### EXERCISE
Locate each line below that includes "nosso" and reproduce it.

### EXCERPTED DATA
⟨

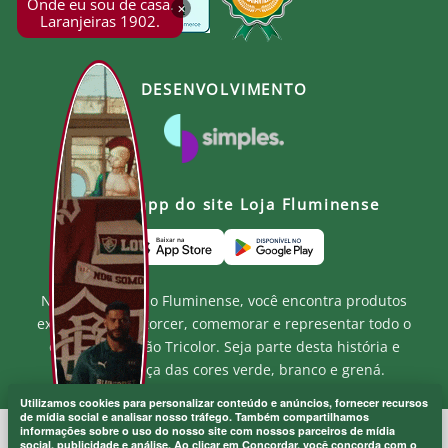
Produto Oficial Licenciado do Fluminense.
Onde eu sou de casa.
×
Laranjeiras 1902.
Ao comprar um produto oficial você fortalece seu
clube que recebe royalties com a venda de cada
produto.
DESENVOLVIMENTO
Baixe o app do site Loja Fluminense
Na Loja Oficial do Fluminense, você encontra produtos
exclusivos para torcer, comemorar e representar todo o
orgulho e paixão Tricolor. Seja parte desta história e
mostre a força das cores verde, branco e grená.
Utilizamos cookies para personalizar conteúdo e anúncios, fornecer recursos
de mídia social e analisar nosso tráfego. Também compartilhamos
informações sobre o uso do nosso site com nossos parceiros de mídia
MF MARKETPLACE LTDA - CNPJ.: 52.848.001/0001-94
social, publicidade e análise. Ao clicar em Concordar, você concorda com o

⟩

### RESULT FOR THIS TASK
de mídia social e analisar nosso tráfego. Também compartilhamos
informações sobre o uso do nosso site com nossos parceiros de mídia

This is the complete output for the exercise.